The records involved stored information of which cellphone towers a cellphone user has “pinged” by making calls, sending or receiving texts, checking email, or using the web. Those pings, over a long enough period of time, can produce a comprehensive picture of the owner’s movements, life, work—and, of course, possible crimes. That’s exactly what happened in Carpenter; the government obtained more than four months’ worth of locations, and used that evidence to convict defendant Timothy Carpenter of six counts of bank robbery and six of use of a weapon in violent crime. He was sentenced to serve more than 100 years in prison.

The cellphone data fits awkwardly into existing Fourth Amendment doctrine, because until recently there has been really nothing like it. It is, as Chief Justice John Roberts wrote in his majority opinion, “detailed, encyclopedic, and effortlessly compiled”—a powerful tool for law enforcement.

Here’s an opinion by Justice Samuel Alito arguing that new technology requires new Fourth Amendment doctrines:

Society’s expectation has been that law enforcement agents and others would not—and indeed, in the main, simply could not—secretly monitor and catalogue every single movement of an individual’s car for a very long period. In this case, for four weeks, law enforcement agents tracked every movement that respondent made in the vehicle he was driving.
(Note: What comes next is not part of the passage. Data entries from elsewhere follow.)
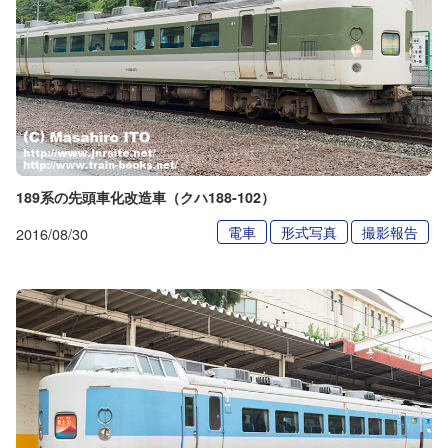
189系の先頭車化改造車（クハ188-102）
電車
形式写真
撮影報告
2016/08/30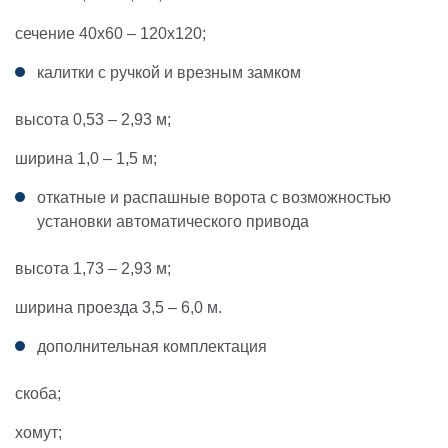
сечение 40х60 – 120х120;
калитки с ручкой и врезным замком
высота 0,53 – 2,93 м;
ширина 1,0 – 1,5 м;
откатные и распашные ворота с возможностью
установки автоматического привода
высота 1,73 – 2,93 м;
ширина проезда 3,5 – 6,0 м.
дополнительная комплектация
скоба;
хомут;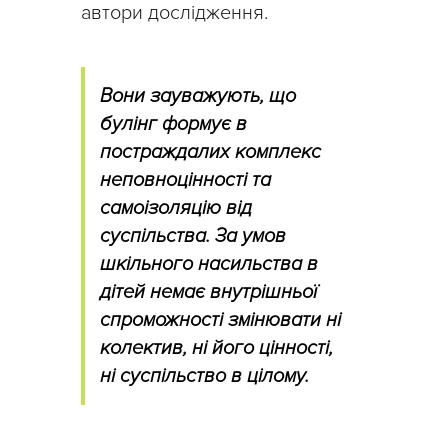
автори дослідження.
Вони зауважують, що
булінг формує в
постраждалих комплекс
неповноцінності та
самоізоляцію від
суспільства. За умов
шкільного насильства в
дітей немає внутрішньої
спроможності змінювати ні
колектив, ні його цінності,
ні суспільство в цілому.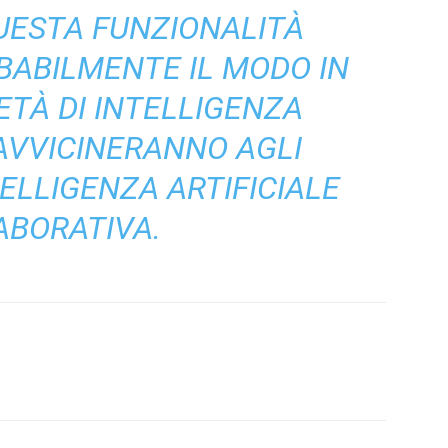
UESTA FUNZIONALITÀ
BABILMENTE IL MODO IN
ETÀ DI INTELLIGENZA
 AVVICINERANNO AGLI
ELLIGENZA ARTIFICIALE
ABORATIVA.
We need not identify with precision the point at which the tracking of this vehicle became a search, for the line was surely crossed before the 4-week mark.

Alito wrote those words in a 2011 case, United States v. Jones, in which he concurred as the Court held that a GPS tracker attached to a suspect’s car for one month constituted a “search” for which a warrant was required. Friday, however, Alito dissented—arguing that a four-month use of cellphone data was not a search and did not require a warrant. My first reaction (and I suspect that of some others) was, “Who are you and what have you done with Samuel Alito?”

Alito, as we will see, had reasons for his apparent flip; and Carpenter on Friday jumbled the Court’s usual ideological categories. The vote count was 5–4; the opinion was written by Roberts, with the votes of the four moderate liberals—Ruth Bader Ginsburg, Stephen Breyer, Elena Kagan, and Sonia Sotomayor. Justice Anthony Kennedy wrote an angry dissent, as did each of the other three conservatives, Alito and Justices Clarence Thomas and Neil Gorsuch.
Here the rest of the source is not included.